Follicular dendritic cell mediated augmentation of human immunodeficiency virus type-1 transcription

Throughout the course of disease, productive HIV infection occurs primarily in the lymphoid follicles surrounding follicular dendritic cells (FDCs) suggesting a highly permissive microenvironment for viral infection and replication. Because FDCs stimulate lymphocyte activation, I hypothesized that FDCs may provide signals that augment HIV replication. To test this hypothesis, I cultured HIV-1 infected peripheral blood lymphocytes (PBLs) with and without FDCs after which virus protein production and transcription were measured by p24 ELISA, RT-PCR and nuclear run-on analysis. Cultures with FDCs produced up to 480 ng/ml of p24, whereas infected T-cells alone produced only 133 ng/ml. When the levels of HIV RNA were assessed by RT-PCR, they were increased in cultures containing FDCs and this was due to an increase in the rate of transcription. FDCs also augmented transcription when cells were infected with clinical isolates of HIV-1. Separation of FDCs from infected cells using a semi-permeable membrane did not reduce the augmented level of virus transcription, indicating that the factor mediating the increase was soluble. This result was confirmed using cell-free supernatant fluid obtained from cultures of FDCs. Electromobility shift assays revealed that the levels of the transcription factor NF-kappaB were increased when infected cells were co-cultured with FDCs. The quintessential activator of NF-kappaB is tumor necrosis factor-alpha (TNF-alpha).
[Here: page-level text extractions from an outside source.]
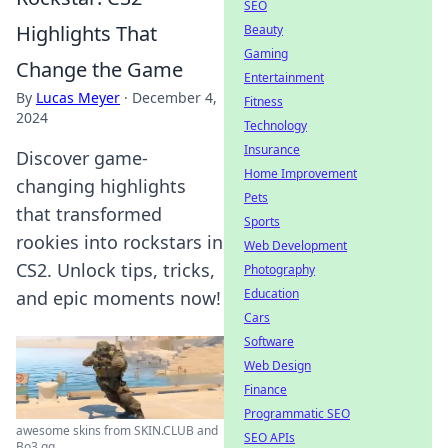
SEO
Highlights That
Beauty
Gaming
Change the Game
Entertainment
By
Lucas Meyer
·
December 4,
Fitness
2024
Technology
Insurance
Discover game-
Home Improvement
changing highlights
Pets
that transformed
Sports
rookies into rockstars in
Web Development
CS2. Unlock tips, tricks,
Photography
Education
and epic moments now!
Cars
Software
Web Design
Finance
Programmatic SEO
awesome skins from SKIN.CLUB and
SEO APIs
Bo3.gg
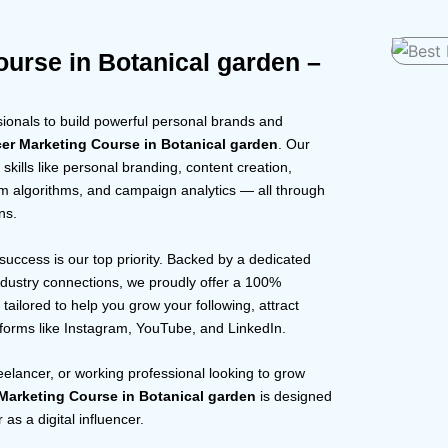
ourse in Botanical garden –
onals to build powerful personal brands and
cer Marketing Course in Botanical garden
. Our
skills like personal branding, content creation,
rm algorithms, and campaign analytics — all through
ns.
 success is our top priority. Backed by a dedicated
dustry connections, we proudly offer a 100%
tailored to help you grow your following, attract
tforms like Instagram, YouTube, and LinkedIn.
reelancer, or working professional looking to grow
 Marketing Course in Botanical garden
is designed
as a digital influencer.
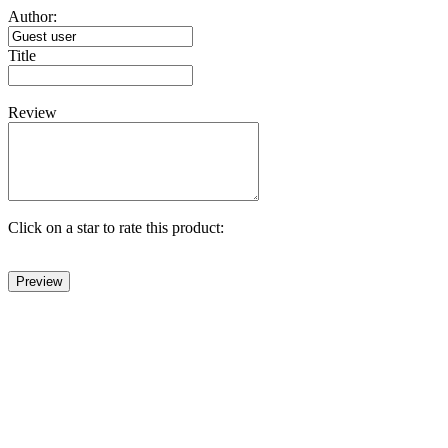
Author:
Title
Review
Click on a star to rate this product:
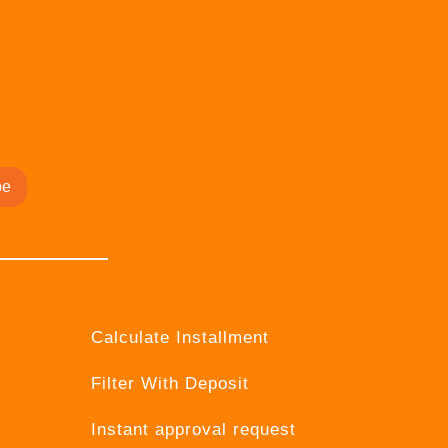
be
Calculate Installment
Filter With Deposit
Instant approval request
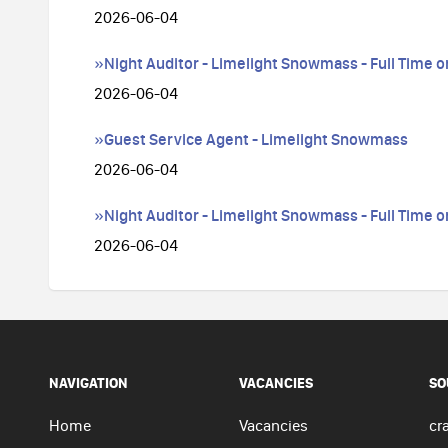
2026-06-04
»Night Auditor - Limelight Snowmass - Full Time o
2026-06-04
»Guest Service Agent - Limelight Snowmass
2026-06-04
»Night Auditor - Limelight Snowmass - Full Time o
2026-06-04
NAVIGATION
VACANCIES
SO
Home
Vacancies
cra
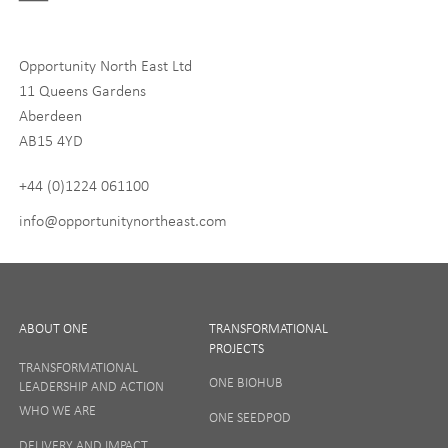
Digital and Entrepreneurship
Food, Drink and Agriculture
Opportunity North East Ltd
Life Sciences
11 Queens Gardens
Tourism
Aberdeen
AB15 4YD
By signing up to receive our newsletter, you accept our
Privacy
policy
and
Terms and Conditions
. We will never share any of
+44 (0)1224 061100
your personal data, and you can unsubscribe at any time.
info@opportunitynortheast.com
I Agree
ABOUT ONE
TRANSFORMATIONAL
PROJECTS
TRANSFORMATIONAL
ONE BIOHUB
LEADERSHIP AND ACTION
SIGN UP
WHO WE ARE
ONE SEEDPOD
DELIVERY AND IMPACT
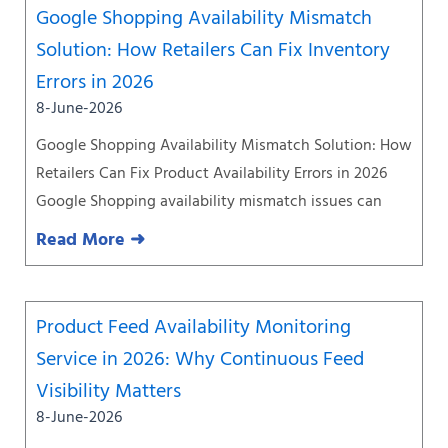
Google Shopping Availability Mismatch
Solution: How Retailers Can Fix Inventory
Errors in 2026
8-June-2026
Google Shopping Availability Mismatch Solution: How
Retailers Can Fix Product Availability Errors in 2026
Google Shopping availability mismatch issues can
Read More ➜
Product Feed Availability Monitoring
Service in 2026: Why Continuous Feed
Visibility Matters
8-June-2026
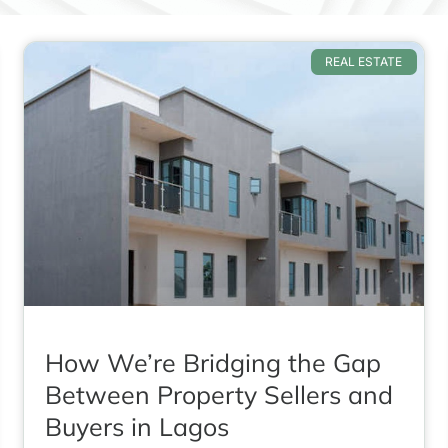
REAL ESTATE
How We’re Bridging the Gap
Between Property Sellers and
Buyers in Lagos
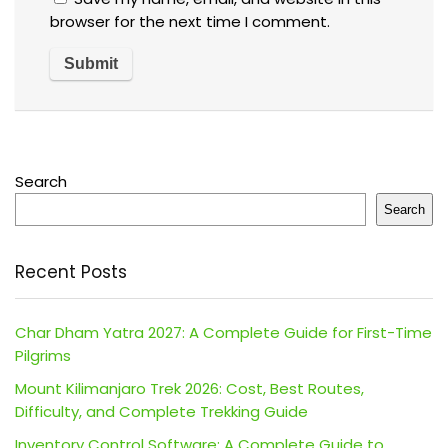
browser for the next time I comment.
Search
Search
Recent Posts
Char Dham Yatra 2027: A Complete Guide for First-Time
Pilgrims
Mount Kilimanjaro Trek 2026: Cost, Best Routes,
Difficulty, and Complete Trekking Guide
Inventory Control Software: A Complete Guide to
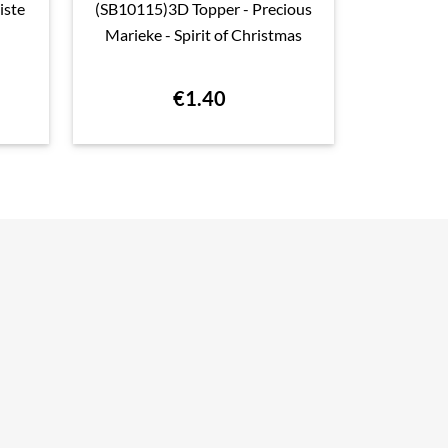
iste
(SB10115)3D Topper - Precious
(BBCAPO100

Quick view
Marieke - Spirit of Christmas
Collage A
Stam
€1.40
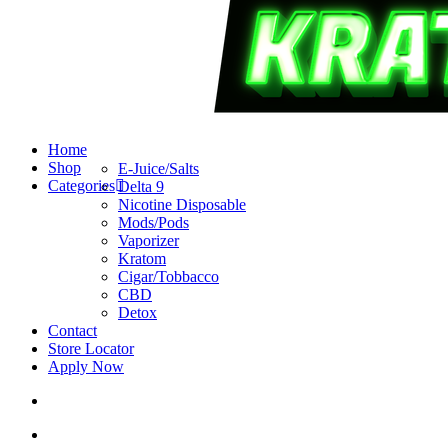
search
account
Menu
Home
Shop
E-Juice/Salts
Categories
Delta 9
Nicotine Disposable
Mods/Pods
Vaporizer
Kratom
Cigar/Tobbacco
CBD
Detox
Contact
Store Locator
Apply Now
search
account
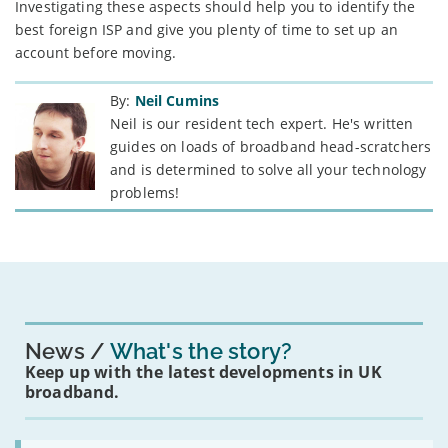
Investigating these aspects should help you to identify the
best foreign ISP and give you plenty of time to set up an
account before moving.
By:
Neil Cumins
Neil is our resident tech expert. He's written
guides on loads of broadband head-scratchers
and is determined to solve all your technology
problems!
News
What's the story?
Keep up with the latest developments in UK
broadband.
Read:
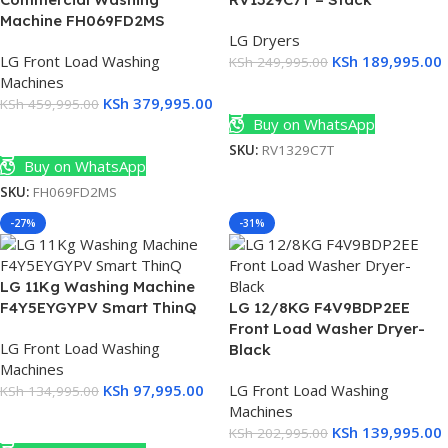
Machine FH069FD2MS
LG Dryers
LG Front Load Washing
KSh
189,995.00
KSh
249,995.00
Machines
Add To Cart
KSh
379,995.00
KSh
459,995.00
Buy on WhatsApp
Add To Cart
SKU:
RV1329C7T
Buy on WhatsApp
SKU:
FH069FD2MS
-27%
-31%
LG 11Kg Washing Machine
F4Y5EYGYPV Smart ThinQ
LG 12/8KG F4V9BDP2EE
Front Load Washer Dryer-
LG Front Load Washing
Black
Machines
KSh
97,995.00
LG Front Load Washing
KSh
134,995.00
Machines
Add To Cart
KSh
139,995.00
KSh
202,995.00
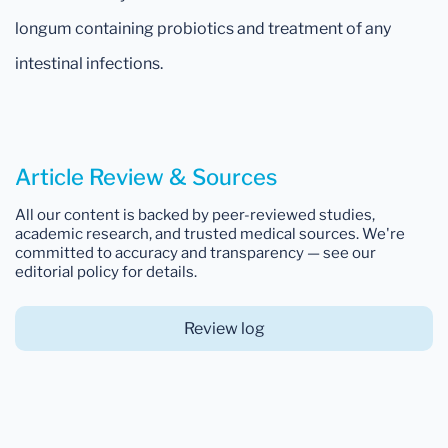
longum containing probiotics and treatment of any
intestinal infections.
Article Review & Sources
All our content is backed by peer-reviewed studies,
academic research, and trusted medical sources. We're
committed to accuracy and transparency — see our
editorial policy for details.
Review log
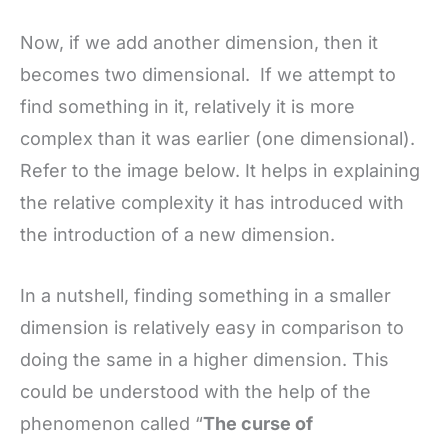
Now, if we add another dimension, then it
becomes two dimensional. If we attempt to
find something in it, relatively it is more
complex than it was earlier (one dimensional).
Refer to the image below. It helps in explaining
the relative complexity it has introduced with
the introduction of a new dimension.
In a nutshell, finding something in a smaller
dimension is relatively easy in comparison to
doing the same in a higher dimension. This
could be understood with the help of the
phenomenon called “
The curse of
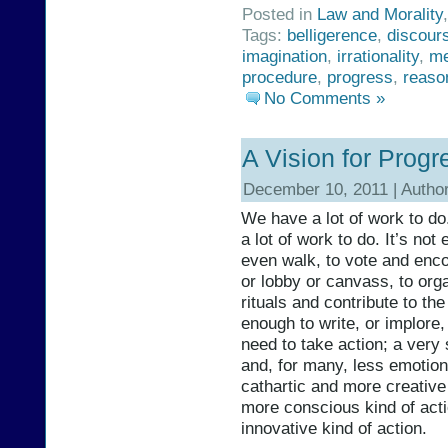
Posted in
Law and Morality
Tags:
belligerence
,
discour
imagination
,
irrationality
,
me
procedure
,
progress
,
reaso
No Comments »
A Vision for Progr
December 10, 2011 | Autho
We have a lot of work to do
a lot of work to do. It’s not
even walk, to vote and encou
or lobby or canvass, to orga
rituals and contribute to the
enough to write, or implore
need to take action; a very s
and, for many, less emotiona
cathartic and more creative k
more conscious kind of acti
innovative kind of action.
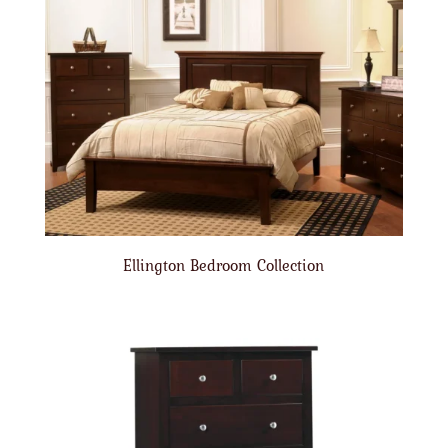
Ellington Bedroom Collection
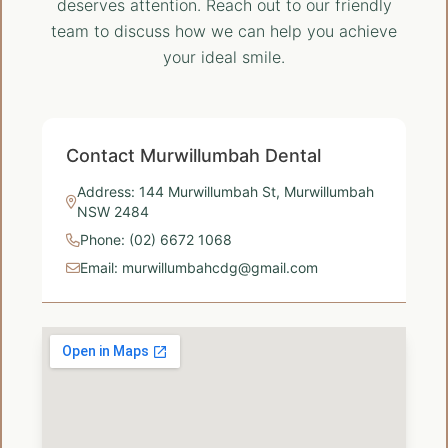
deserves attention. Reach out to our friendly
team to discuss how we can help you achieve
your ideal smile.
Contact Murwillumbah Dental
Address: 144 Murwillumbah St, Murwillumbah
NSW 2484
Phone: (02) 6672 1068
Email: murwillumbahcdg@gmail.com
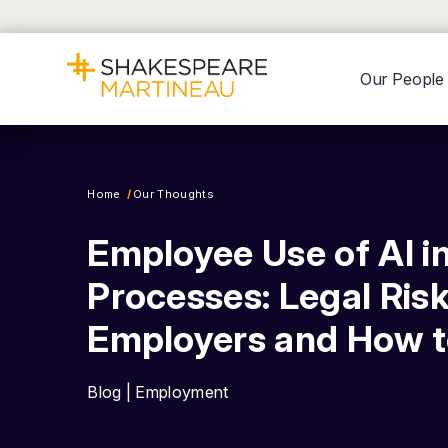
Our People
Home
Our Thoughts
Employee Use of AI i
Processes: Legal Risk
Employers and How 
Blog | Employment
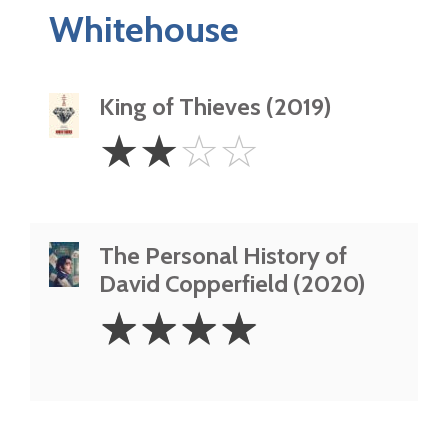
Whitehouse
King of Thieves (2019)
2
☆
☆
☆
☆
Stars
The Personal History of
David Copperfield (2020)
4
☆
☆
☆
☆
Stars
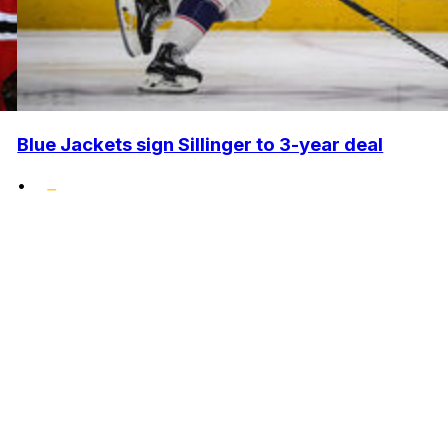
Blue Jackets sign Sillinger to 3-year deal
•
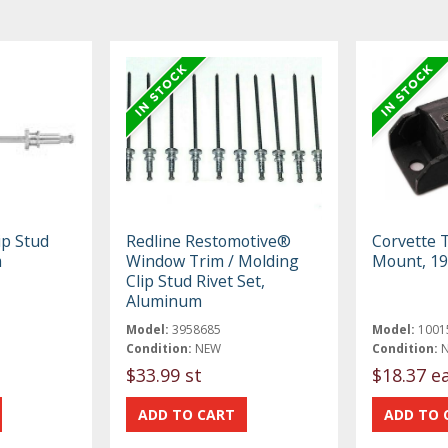
ip Stud
Redline Restomotive®
Corvette 
m
Window Trim / Molding
Mount, 1
Clip Stud Rivet Set,
Aluminum
Model:
3958685
Model:
1001
Condition:
NEW
Condition:
$33.99 st
$18.37 e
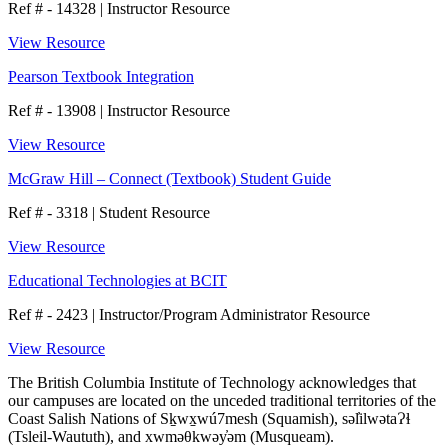
Ref # - 14328
|
Instructor Resource
View Resource
Pearson Textbook Integration
Ref # - 13908
|
Instructor Resource
View Resource
McGraw Hill – Connect (Textbook) Student Guide
Ref # - 3318
|
Student Resource
View Resource
Educational Technologies at BCIT
Ref # - 2423
|
Instructor/Program Administrator Resource
View Resource
The British Columbia Institute of Technology acknowledges that
our campuses are located on the unceded traditional territories of the
Coast Salish Nations of Sḵwx̱wú7mesh (Squamish), səl̓ilwətaɁɬ
(Tsleil-Waututh), and xwməθkwəy̓əm (Musqueam).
Blocking soluble TNF-alpha with a TNF receptor-fusion protein prevented FDC mediated augmentation of transcription and increased HIV-1 p24 production suggesting that TNF-alpha mediated these events. In culture, FACS-purified FDCs produced between 75 and 200 pg/ml of TNF-alpha. Furthermore, the addition of TNF-alpha (50 and 100 pg/ml) to cultures of infected cells resulted in a dose-dependent increase in transcription indicating that the small amount of TNF-alpha produced by FDCs was sufficient to augment HIV transcription. Hence, FDCs not only serve as a reservoir of infectious virus but also contribute to increased local production of virus in the lymphoid follicles.